Using the listing below, keep only the lines with the word "Ihrer" and copy them.
*** Opening Information provided ***
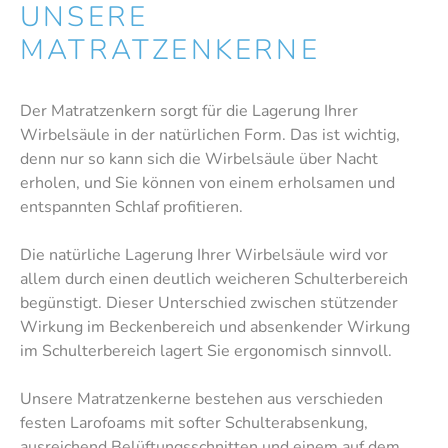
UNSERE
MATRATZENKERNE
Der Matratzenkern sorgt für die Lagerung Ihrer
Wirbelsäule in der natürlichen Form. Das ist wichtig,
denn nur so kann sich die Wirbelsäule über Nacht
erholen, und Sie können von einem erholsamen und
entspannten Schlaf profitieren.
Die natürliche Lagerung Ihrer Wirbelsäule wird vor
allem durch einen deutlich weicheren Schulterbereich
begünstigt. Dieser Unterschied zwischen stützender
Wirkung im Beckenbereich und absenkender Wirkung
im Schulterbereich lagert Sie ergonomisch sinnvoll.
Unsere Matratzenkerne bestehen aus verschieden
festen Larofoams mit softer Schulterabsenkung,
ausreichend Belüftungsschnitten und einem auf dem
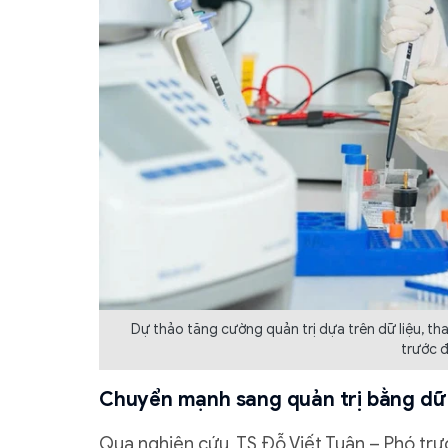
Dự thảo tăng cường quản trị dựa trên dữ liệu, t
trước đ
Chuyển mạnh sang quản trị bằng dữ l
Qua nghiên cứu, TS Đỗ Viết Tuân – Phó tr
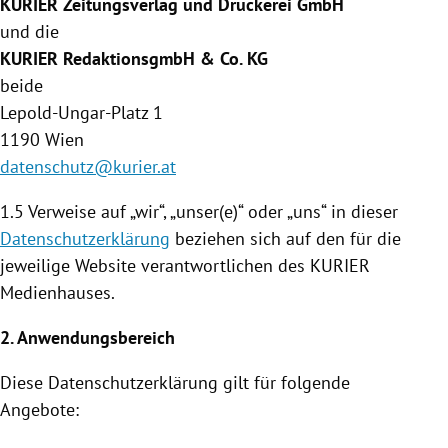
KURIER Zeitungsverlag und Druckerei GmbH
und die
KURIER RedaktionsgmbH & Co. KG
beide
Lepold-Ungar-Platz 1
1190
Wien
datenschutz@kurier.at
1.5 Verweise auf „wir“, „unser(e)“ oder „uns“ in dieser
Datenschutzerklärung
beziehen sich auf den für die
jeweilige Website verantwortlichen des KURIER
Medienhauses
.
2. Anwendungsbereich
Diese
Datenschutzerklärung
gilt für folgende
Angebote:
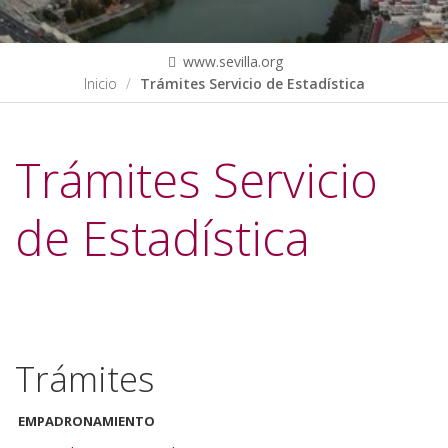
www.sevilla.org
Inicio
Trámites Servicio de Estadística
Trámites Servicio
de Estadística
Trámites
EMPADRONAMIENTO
*** Closing Information provided ***
*** Opening Information provided ***
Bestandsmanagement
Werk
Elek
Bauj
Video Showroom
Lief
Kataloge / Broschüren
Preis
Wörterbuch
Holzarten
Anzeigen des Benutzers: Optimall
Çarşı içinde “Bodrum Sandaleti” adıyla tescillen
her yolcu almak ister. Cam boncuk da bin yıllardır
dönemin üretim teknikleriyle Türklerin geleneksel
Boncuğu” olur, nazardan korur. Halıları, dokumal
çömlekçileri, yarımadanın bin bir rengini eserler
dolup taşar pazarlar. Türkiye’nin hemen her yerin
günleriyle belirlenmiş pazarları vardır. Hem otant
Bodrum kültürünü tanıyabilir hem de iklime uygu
*** Closing Information provided ***
▶ **Answer to the problem**:
Der Matratzenkern sorgt für die Lagerung Ihrer
Die natürliche Lagerung Ihrer Wirbelsäule wird vor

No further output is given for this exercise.